William Kent Krueger
William Kent Krueger

“Iron Lake” Turns Twenty!

This year, my first literary child, Iron Lake, turns twenty years old. I’ve been penning my Cork O’Connor series for two decades. What a joy it’s been to see Cork and his family and Henry Meloux grow across all these years. If you’d asked me back in the fall of 1998 if I could imagine sixteen additional novels in the series floating out there somewhere on the horizon, I would have called you crazy.

I’m so very thankful to all of you who’ve been with me from the beginning, and so grateful to those of you who joined me along the way.

My publisher is pretty happy with all this, too. To help celebrate the anniversary, Atria Books has arranged a special ebook offering through June 24. This edition of Iron Lake contains a tantalizing excerpt from Desolation Mountain, #17 in the series, which will be released August 21.

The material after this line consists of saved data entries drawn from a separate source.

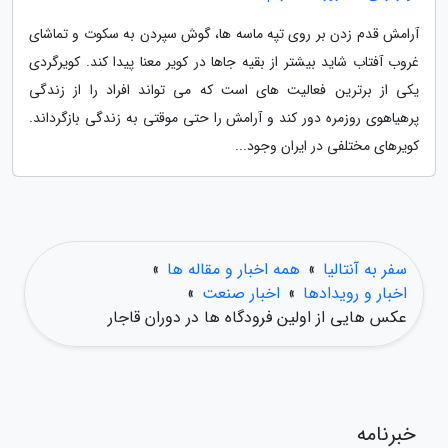
آرامش قدم زدن بر روی تپه ماسه ها، گوش سپردن به سکوت و تماشای
غروب آفتاب شاید بیشتر از بقیه جاها در کویر معنا پیدا کند. کویرگردی
یکی از برترین فعالیت های است که می تواند افراد را از زندگی
پرهیاهوی روزمره دور کند و آرامش را حتی موقتی به زندگی بازگرداند.
کویرهای مختلفی در ایران وجود...
سفر به آنتالیا
»
همه اخبار و مقاله ها
»
اخبار و رویدادها
»
اخبار صنعت
»
عکس هایی از اولین فرودگاه ها در دوران قاجار
خبرنامه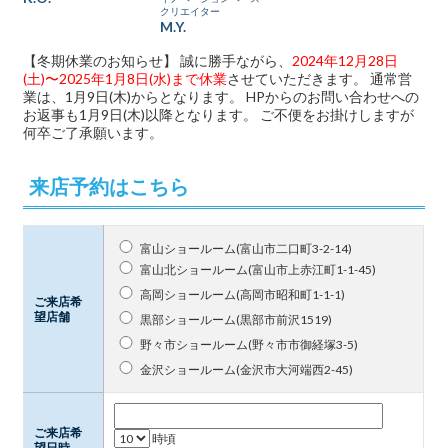
クリエイター
M.Y.
【冬期休業のお知らせ】 誠に勝手ながら、
2024年12月28日
(土)〜2025年1月8日(水)まで休業
させていただきます。 通常営
業は、1月9日(木)からとなります。 HPからのお問い合わせへの
お返事も1月9日(木)以降となります。 ご不便をお掛けしますが
何卒ご了承願います。
来店予約はこちら
富山ショールーム(富山市二口町3-2-14)
富山北ショールーム(富山市上赤江町1-1-45)
高岡ショールーム(高岡市昭和町1-1-1)
ご来店希
望店舗
黒部ショールーム(黒部市前沢1519)
野々市ショールーム(野々市市御経塚3-5)
金沢ショールーム(金沢市大河端西2-45)
ご来店希
時頃
望日時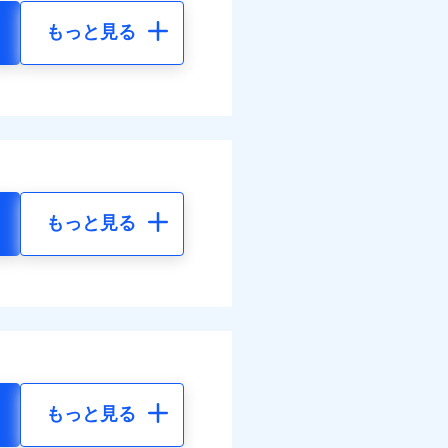
もっと見る
もっと見る
もっと見る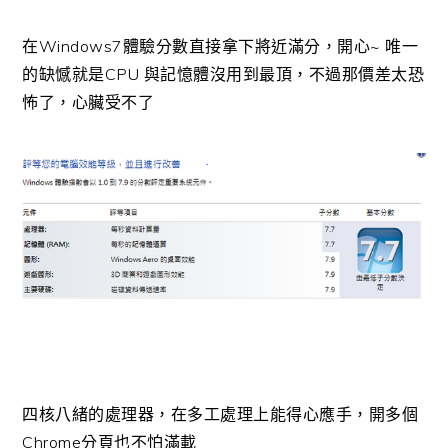
在Windows7體驗分數直接拿下將近滿分，開心~ 唯一
的缺憾就是CPU 與記憶體沒用到最頂，不過那價差太恐
怖了，心臟受不了
四核八緒的處理器，在多工處理上能得心應手，開多個
Chrome分頁也不怕滿載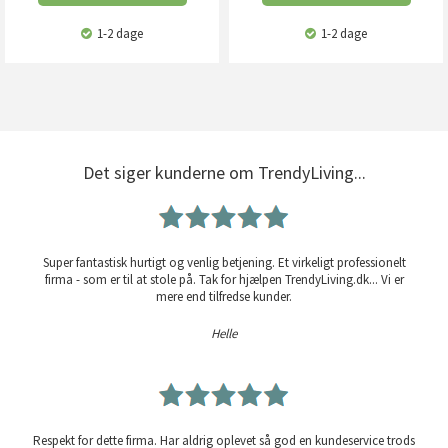
1-2 dage
1-2 dage
Det siger kunderne om TrendyLiving...
Super fantastisk hurtigt og venlig betjening. Et virkeligt professionelt
firma - som er til at stole på. Tak for hjælpen TrendyLiving.dk... Vi er
mere end tilfredse kunder.
Helle
Respekt for dette firma. Har aldrig oplevet så god en kundeservice trods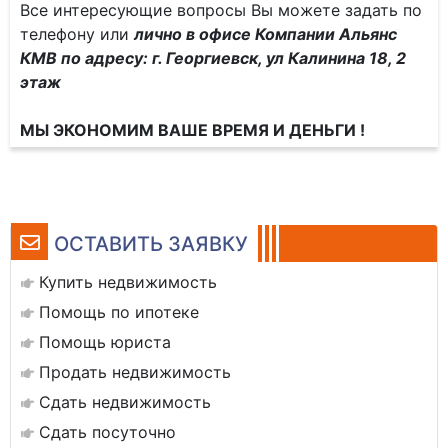
Все интересующие вопросы Вы можете задать по
телефону или
лично в офисе Компании Альянс
КМВ по адресу: г. Георгиевск, ул Калинина 18, 2
этаж
МЫ ЭКОНОМИМ ВАШЕ ВРЕМЯ И ДЕНЬГИ !
ОСТАВИТЬ ЗАЯВКУ
Купить недвижимость
Помощь по ипотеке
Помощь юриста
Продать недвижимость
Сдать недвижимость
Сдать посуточно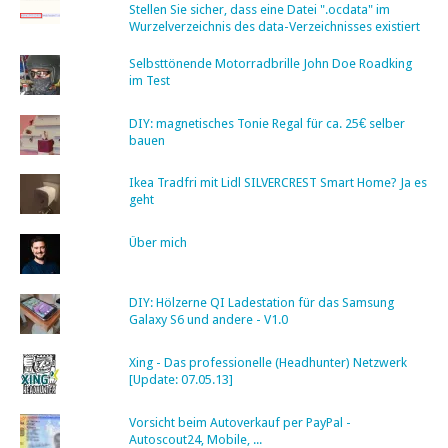
Stellen Sie sicher, dass eine Datei ".ocdata" im
Wurzelverzeichnis des data-Verzeichnisses existiert
Selbsttönende Motorradbrille John Doe Roadking
im Test
DIY: magnetisches Tonie Regal für ca. 25€ selber
bauen
Ikea Tradfri mit Lidl SILVERCREST Smart Home? Ja es
geht
Über mich
DIY: Hölzerne QI Ladestation für das Samsung
Galaxy S6 und andere - V1.0
Xing - Das professionelle (Headhunter) Netzwerk
[Update: 07.05.13]
Vorsicht beim Autoverkauf per PayPal -
Autoscout24, Mobile, ...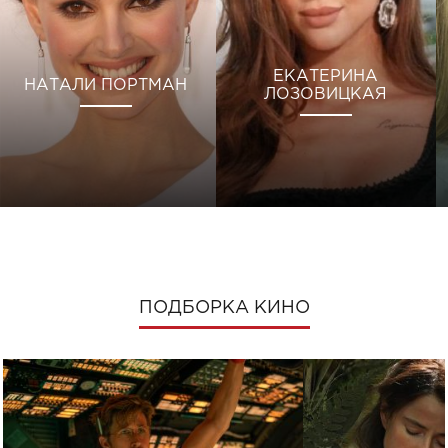
ЕКАТЕРИНА
НАТАЛИ ПОРТМАН
ЛОЗОВИЦКАЯ
ПОДБОРКА КИНО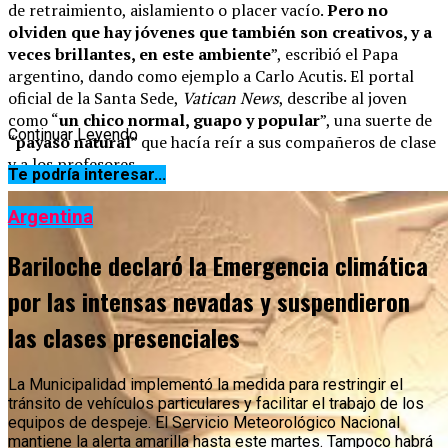
de retraimiento, aislamiento o placer vacío.
Pero no
olviden que hay jóvenes que también son creativos, y a
veces brillantes, en este ambiente
”, escribió el Papa
argentino, dando como ejemplo a Carlo Acutis. El portal
oficial de la Santa Sede,
Vatican News
, describe al joven
como “
un chico normal, guapo y popular
”, una suerte de
Continuar Leyendo
“
payaso natural
” que hacía reír a sus compañeros de clase
y a los profesores.
Te podría interesar...
Argentina
Bariloche declaró la Emergencia climática
por las intensas nevadas y suspendieron
las clases presenciales
La Municipalidad implementó la medida para restringir el
tránsito de vehículos particulares y facilitar el trabajo de los
equipos de despeje. El Servicio Meteorológico Nacional
mantiene la alerta amarilla hasta este martes. Tampoco habrá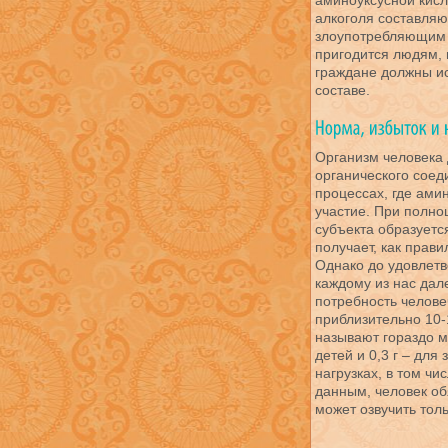
аминоуксусной кисл
алкоголя составля
злоупотребляющим 
пригодится людям, 
граждане должны ис
составе.
Организм человека 
органического соед
процессах, где ами
участие. При полно
субъекта образуетс
получает, как прави
Однако до удовлетв
каждому из нас дал
потребность челове
приблизительно 10-1
называют гораздо м
детей и 0,3 г – дл
нагрузках, в том чи
данным, человек об
может озвучить тол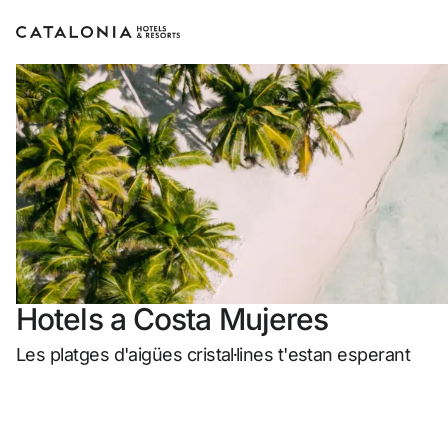
Inicia sessió al teu compte
Has oblidat la teva contrasenya?
Iniciar sessió
o utilitza una d'aquestes opcion
Hotels a Costa Mujeres
Entra amb Google
Les platges d'aigües cristal·lines t'estan esperant
Inicia sessió només amb el mail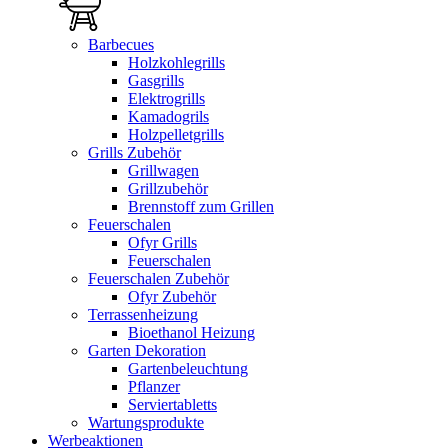
Barbecues
Holzkohlegrills
Gasgrills
Elektrogrills
Kamadogrils
Holzpelletgrills
Grills Zubehör
Grillwagen
Grillzubehör
Brennstoff zum Grillen
Feuerschalen
Ofyr Grills
Feuerschalen
Feuerschalen Zubehör
Ofyr Zubehör
Terrassenheizung
Bioethanol Heizung
Garten Dekoration
Gartenbeleuchtung
Pflanzer
Serviertabletts
Wartungsprodukte
Werbeaktionen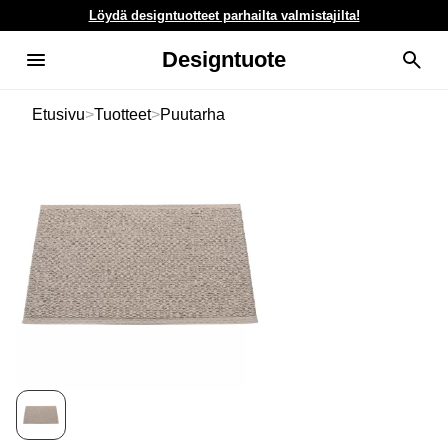
Löydä designtuotteet parhailta valmistajilta!
Designtuote
Etusivu
>
Tuotteet
>
Puutarha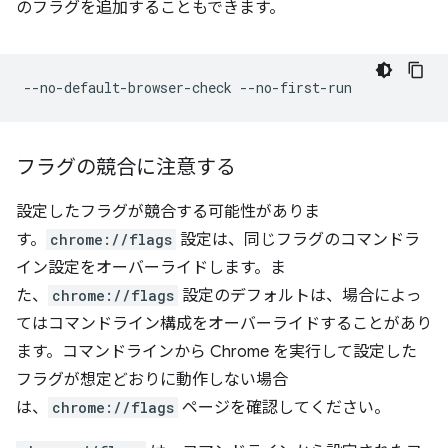
のフラグを追加することもできます。
フラグの競合に注意する
設定したフラグが競合する可能性がありま
す。
chrome://flags
設定は、同じフラグのコマンドラ
イン設定をオーバーライドします。ま
た、
chrome://flags
設定のデフォルトは、場合によっ
てはコマンドライン構成をオーバーライドすることがあり
ます。コマンドラインから Chrome を実行して設定した
フラグが想定どおりに動作しない場合
は、
chrome://flags
ページを確認してください。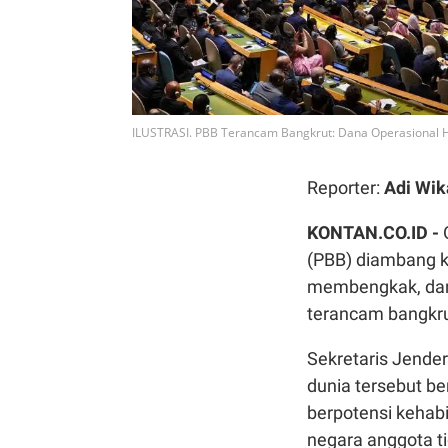
ILUSTRASI. PBB Terancam Bangkrut: Dana Operasional Ha
Reporter:
Adi Wik
KONTAN.CO.ID -
(PBB) diambang k
membengkak, dana
terancam bangkru
Sekretaris Jende
dunia tersebut be
berpotensi kehabi
negara anggota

You can order this edition directly from Simon and Schuster, or from any online bookseller.

Iron Lake Discount Offer

1 thought on ““Iron Lake” Turns Twenty!”

  1. I discovered Iron Lake a month ago and I have been steadily reading each book after it. It has been meaniful to me because I was married in 1966 and we no money for a honeymoon. I was the camper, and I suggested we go camping in the Boundary Waters. Armed with Duluth Packs we ventured forth out of Ely to Moose Lake where we were unceremoniously dumped into the water with our canoe and packs. We soon had to go over a beaver dam. It was a great adventure. We went back for many years with improved equipment and frequently flew into the Quetico. We loved the loons, the slap of the beaver tails in the water, the eagles, moose, and bear. We loved the solitude and hated the black flies. Weather can make or break and trip. Usually we were lucky, but more than once I wore empty bread bags over my socks after days of rain. We were always greatful when we found a campsite where the boy scouts had preceded us. They left cut wood, kindling, and many times a counter of brances made between two trees. What fun. Eventually we attacked the Appalachian Trail and crossed the Knife Edge on Mt. Katahdin. It was all great fun!